AIM OF THE EXERCISE - For the word "SPARE", copy every line of the material that includes it.

##### DATASET #####

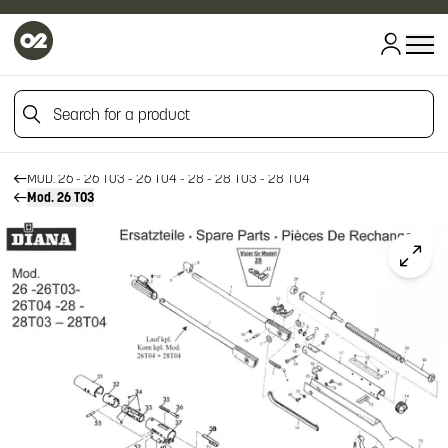
HOME
Search for a product
HOME
FIREARM SPARE PARTS
DIANA SPARE PARTS
Search for a product
MOD. 26 - 26 T03 - 26 T04 - 28 - 28 T03 - 28 T04
Mod. 26 T03
Click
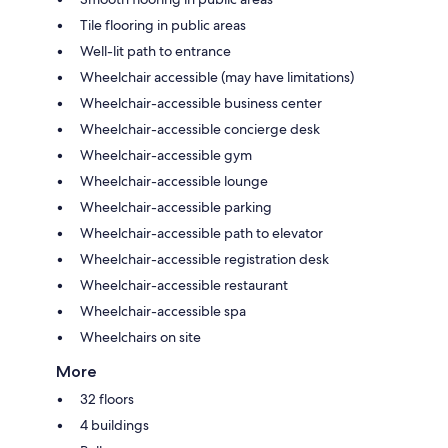
Tile flooring in public areas
Well-lit path to entrance
Wheelchair accessible (may have limitations)
Wheelchair-accessible business center
Wheelchair-accessible concierge desk
Wheelchair-accessible gym
Wheelchair-accessible lounge
Wheelchair-accessible parking
Wheelchair-accessible path to elevator
Wheelchair-accessible registration desk
Wheelchair-accessible restaurant
Wheelchair-accessible spa
Wheelchairs on site
More
32 floors
4 buildings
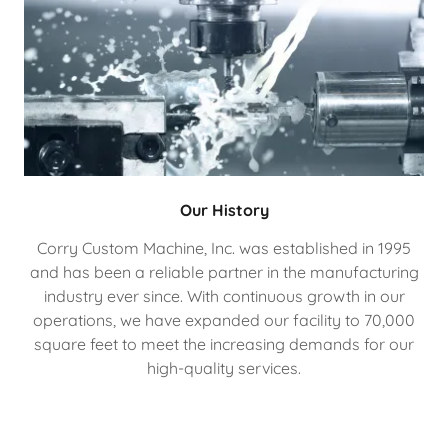
Our History
Corry Custom Machine, Inc. was established in 1995
and has been a reliable partner in the manufacturing
industry ever since. With continuous growth in our
operations, we have expanded our facility to 70,000
square feet to meet the increasing demands for our
high-quality services.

#####

WRITTEN RESPONSE -
FIREARM SPARE PARTS
DIANA SPARE PARTS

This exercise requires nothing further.